A moment more and he was gone, and Sherrill had a sudden feeling of being left alone in a tumultuous world.

Now she must have it out with Aunt Pat!

Slowly she turned away from the door and faced the old lady, all her lovely buoyant spirits gone, just a weary, troubled little girl who looked as if she wanted to cry.

Chapter 6

W
ell,” said Aunt Pat with grim satisfaction in her voice, “you never did anything in your life that pleased me so much!”

“Oh, you darling Aunt Pat!” said Sherrill, her face glowing with sudden relief, and quick tears brimming unbidden into her eyes.

“Why, certainly!” said the old lady crisply. “You know I never did like that Carter McArthur. Now, come upstairs to my room and tell me all about it!”

“Oh, but aren’t you too tired tonight, Aunt Pat?” asked Sherrill, struggling under the shock of relief.

“Bosh!” said Aunt Pat. “You know neither you nor I will sleep a wink till we’ve had it out. Run and get your robe on. I suppose you gave the grand new one to that little washed-out piece. Of course she had to have it. But put on your old one with the blue butterflies. I like that one best anyway. Gemmie”—raising her voice to the faithful maid who was never far away—“send up two plates of
everything
to my room. Everything, I said. We’re hungry as bears. Neither of us ate as much as a bird while that mob was here. No, you needn’t worry, Gemmie; it won’t hurt me this time of night at all.
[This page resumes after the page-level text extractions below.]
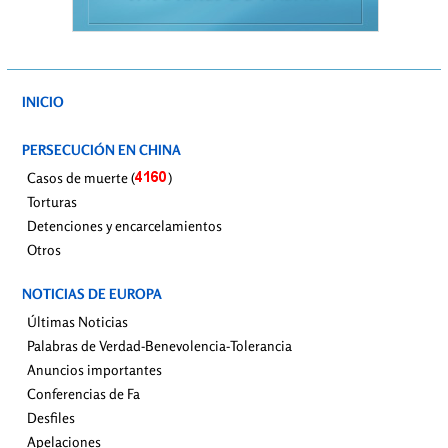
INICIO
PERSECUCIÓN EN CHINA
Casos de muerte (
)
Torturas
Detenciones y encarcelamientos
Otros
NOTICIAS DE EUROPA
Últimas Noticias
Palabras de Verdad-Benevolencia-Tolerancia
Anuncios importantes
Conferencias de Fa
Desfiles
Apelaciones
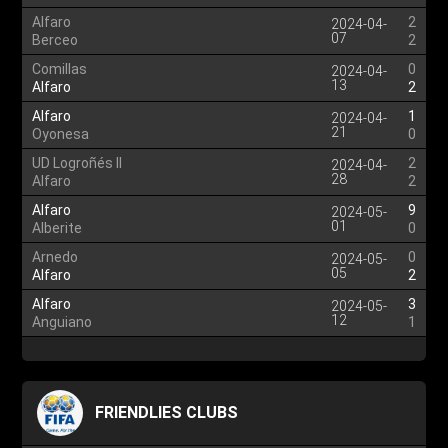
Alfaro
2
2024-04-
07
Berceo
2
Comillas
0
2024-04-
13
Alfaro
2
Alfaro
1
2024-04-
21
Oyonesa
0
UD Logroñés II
2
2024-04-
28
Alfaro
2
Alfaro
9
2024-05-
01
Alberite
0
Arnedo
0
2024-05-
05
Alfaro
2
Alfaro
3
2024-05-
12
Anguiano
1
FRIENDLIES CLUBS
I’m as chipper as a squirrel, and if I’ve stood this evening and all the weeks before it, I certainly can stand one good meal before I sleep. The fact is, Gemmie, things have come out my way tonight, and I don’t think anything could very well hurt me just now.”

“Yes, ma’am!” said Gemmie with a happy glance toward Sherrill.

A general air of good cheer pervaded Aunt Pat’s room when Sherrill, in her old robe of shell pink satin with blue butterflies fluttering over it, and her comfortable old slippers with the lamb’s wool lining and pink feather edges, arrived and was established in a big stuffed chair at one side of the open fire. Aunt Pat, with her silver hair in soft ringlets around her shoulders, sat on the other side of the fire robed in dove-gray quilted silk.